Naďa Urbánková (born Naděžda Balabánová; 30 June 1939 – 3 February 2023) was a Czech singer and actress.

== Life and career ==
Born in Nová Paka, Urbánková grew up in Borovnička and graduated as a nurse at the Higher Medical School in Trutnov. After some experience in amateur dramatics, she made her professional stage debut in 1959 in the Pardubice Theatre. After marrying the actor Karel Urbánek she moved to Prague, where she worked at Magician's Lantern and was part of the CSSPT (the Czechoslovak State Ensemble of Songs and Dances).

Urbánková had her breakout in 1964, when she started a ten-years-run in the stage company of the Semafor theatre, and made her film debut in the successful musical If a Thousand Clarinets.

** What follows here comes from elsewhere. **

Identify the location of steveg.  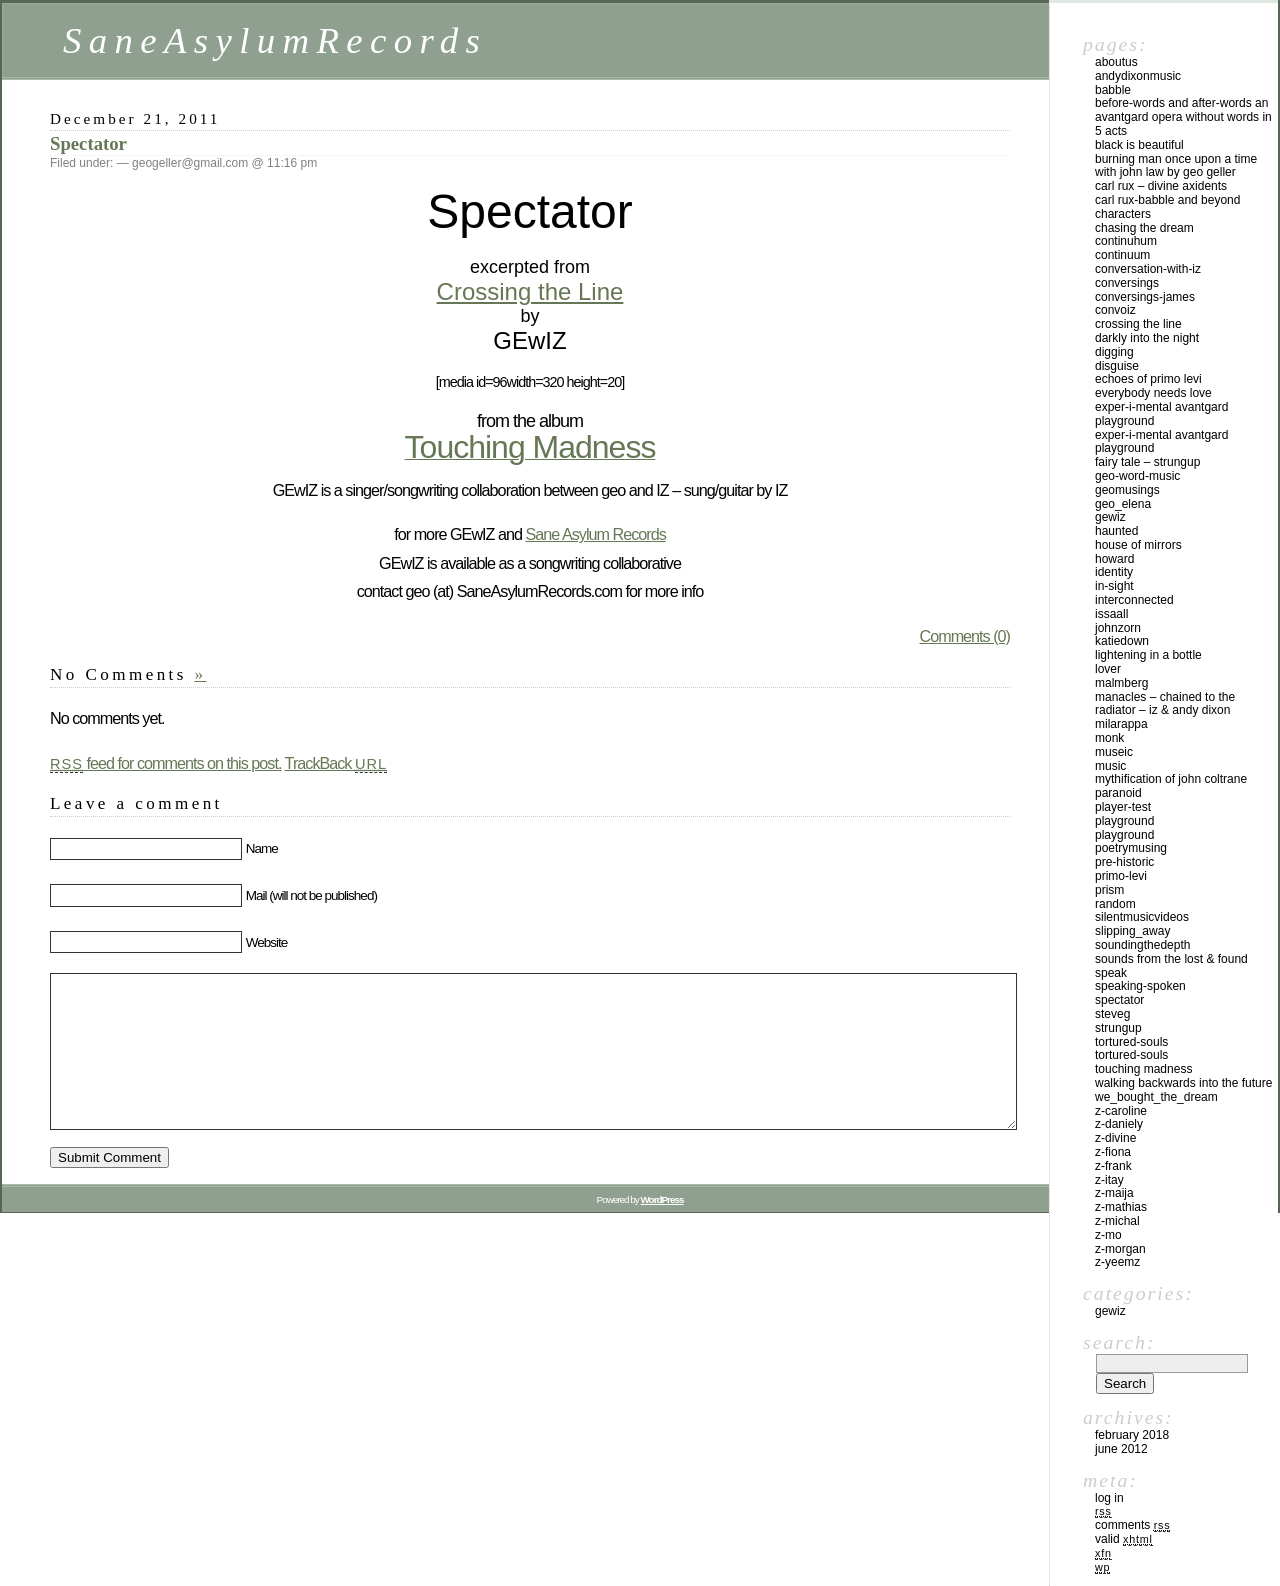
(1112, 1014).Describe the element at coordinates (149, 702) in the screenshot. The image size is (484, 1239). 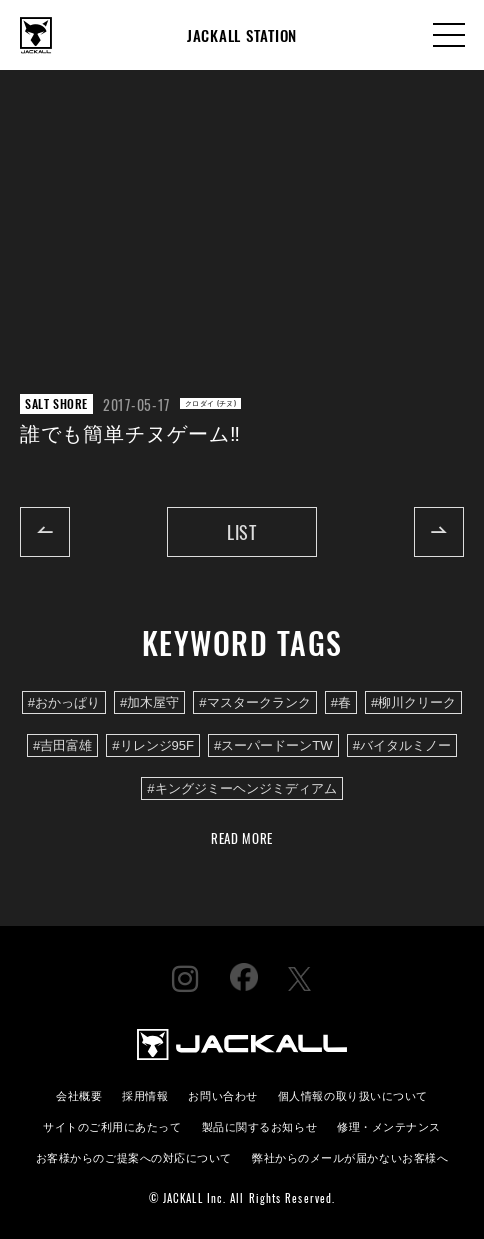
I see `#加木屋守` at that location.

In the 1960s and 1970s, she appeared in Closely Watched Trains, Larks on a String and Seclusion Near a Forest. As a singer, her major hits were "Závidím" (Czech cover of "Il ragazzo della via Gluck") and "Drahý můj" (Czech cover of "A Dear John Letter"), in duet with Jiří Grossmann. She was later part of the Jiří Brabec's Country Beat band. Starting from 1972, she won five Golden Nightingales in a row.

Urbánková died on 3 February 2023, from complications from cancer and COVID-19, at the age of 83.